• **YOUR ASSIGNMENT**
Each line of the listing below must be returned exactly.

• **DATA FOR THIS EXERCISE**
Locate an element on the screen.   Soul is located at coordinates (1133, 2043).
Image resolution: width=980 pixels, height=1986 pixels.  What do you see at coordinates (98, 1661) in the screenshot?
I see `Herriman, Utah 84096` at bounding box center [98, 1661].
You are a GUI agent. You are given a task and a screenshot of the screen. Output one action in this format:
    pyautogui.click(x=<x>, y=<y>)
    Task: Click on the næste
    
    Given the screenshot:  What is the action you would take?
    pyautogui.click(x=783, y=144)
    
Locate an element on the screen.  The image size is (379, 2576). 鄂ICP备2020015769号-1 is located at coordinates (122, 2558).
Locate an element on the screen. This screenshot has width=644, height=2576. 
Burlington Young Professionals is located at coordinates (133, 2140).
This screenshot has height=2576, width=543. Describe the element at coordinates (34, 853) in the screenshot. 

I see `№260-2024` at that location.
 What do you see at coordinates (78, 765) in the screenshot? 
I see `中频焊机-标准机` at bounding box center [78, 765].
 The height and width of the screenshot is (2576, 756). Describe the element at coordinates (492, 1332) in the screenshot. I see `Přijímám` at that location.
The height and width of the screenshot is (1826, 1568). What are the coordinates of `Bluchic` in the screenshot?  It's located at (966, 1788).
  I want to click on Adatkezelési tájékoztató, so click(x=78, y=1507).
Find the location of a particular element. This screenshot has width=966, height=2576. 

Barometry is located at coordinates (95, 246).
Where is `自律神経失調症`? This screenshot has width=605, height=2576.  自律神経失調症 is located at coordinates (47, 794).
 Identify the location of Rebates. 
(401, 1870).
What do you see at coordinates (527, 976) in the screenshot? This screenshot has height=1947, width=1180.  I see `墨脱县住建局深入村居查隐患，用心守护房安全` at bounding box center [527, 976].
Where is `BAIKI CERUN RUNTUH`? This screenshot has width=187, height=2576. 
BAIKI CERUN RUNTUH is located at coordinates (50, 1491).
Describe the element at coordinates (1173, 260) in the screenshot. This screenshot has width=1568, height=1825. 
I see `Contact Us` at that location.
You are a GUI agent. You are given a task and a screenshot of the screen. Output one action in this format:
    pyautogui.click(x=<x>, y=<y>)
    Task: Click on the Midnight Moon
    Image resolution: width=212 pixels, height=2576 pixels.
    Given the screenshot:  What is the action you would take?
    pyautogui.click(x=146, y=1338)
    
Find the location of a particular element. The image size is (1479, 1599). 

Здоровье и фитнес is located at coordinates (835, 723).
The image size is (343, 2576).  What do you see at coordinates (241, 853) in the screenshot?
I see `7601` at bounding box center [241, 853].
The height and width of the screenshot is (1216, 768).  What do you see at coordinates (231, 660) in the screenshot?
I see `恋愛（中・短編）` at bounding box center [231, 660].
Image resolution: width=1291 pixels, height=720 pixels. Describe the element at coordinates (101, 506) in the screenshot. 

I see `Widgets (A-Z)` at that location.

• **EXERCISE RESULT**
Locate an element on the screen.   Soul is located at coordinates (1133, 2043).
Image resolution: width=980 pixels, height=1986 pixels.  What do you see at coordinates (98, 1661) in the screenshot?
I see `Herriman, Utah 84096` at bounding box center [98, 1661].
You are a GUI agent. You are given a task and a screenshot of the screen. Output one action in this format:
    pyautogui.click(x=<x>, y=<y>)
    Task: Click on the næste
    
    Given the screenshot:  What is the action you would take?
    pyautogui.click(x=783, y=144)
    
Locate an element on the screen.  The image size is (379, 2576). 鄂ICP备2020015769号-1 is located at coordinates (122, 2558).
Locate an element on the screen. This screenshot has width=644, height=2576. 
Burlington Young Professionals is located at coordinates (133, 2140).
This screenshot has height=2576, width=543. Describe the element at coordinates (34, 853) in the screenshot. 

I see `№260-2024` at that location.
 What do you see at coordinates (78, 765) in the screenshot? 
I see `中频焊机-标准机` at bounding box center [78, 765].
 The height and width of the screenshot is (2576, 756). Describe the element at coordinates (492, 1332) in the screenshot. I see `Přijímám` at that location.
The height and width of the screenshot is (1826, 1568). What are the coordinates of `Bluchic` in the screenshot?  It's located at (966, 1788).
  I want to click on Adatkezelési tájékoztató, so click(x=78, y=1507).
Find the location of a particular element. This screenshot has width=966, height=2576. 

Barometry is located at coordinates (95, 246).
Where is `自律神経失調症`? This screenshot has width=605, height=2576.  自律神経失調症 is located at coordinates (47, 794).
 Identify the location of Rebates. 
(401, 1870).
What do you see at coordinates (527, 976) in the screenshot? This screenshot has height=1947, width=1180.  I see `墨脱县住建局深入村居查隐患，用心守护房安全` at bounding box center [527, 976].
Where is `BAIKI CERUN RUNTUH`? This screenshot has width=187, height=2576. 
BAIKI CERUN RUNTUH is located at coordinates (50, 1491).
Describe the element at coordinates (1173, 260) in the screenshot. This screenshot has width=1568, height=1825. 
I see `Contact Us` at that location.
You are a GUI agent. You are given a task and a screenshot of the screen. Output one action in this format:
    pyautogui.click(x=<x>, y=<y>)
    Task: Click on the Midnight Moon
    Image resolution: width=212 pixels, height=2576 pixels.
    Given the screenshot:  What is the action you would take?
    pyautogui.click(x=146, y=1338)
    
Find the location of a particular element. The image size is (1479, 1599). 

Здоровье и фитнес is located at coordinates (835, 723).
The image size is (343, 2576).  What do you see at coordinates (241, 853) in the screenshot?
I see `7601` at bounding box center [241, 853].
The height and width of the screenshot is (1216, 768).  What do you see at coordinates (231, 660) in the screenshot?
I see `恋愛（中・短編）` at bounding box center [231, 660].
Image resolution: width=1291 pixels, height=720 pixels. Describe the element at coordinates (101, 506) in the screenshot. 

I see `Widgets (A-Z)` at that location.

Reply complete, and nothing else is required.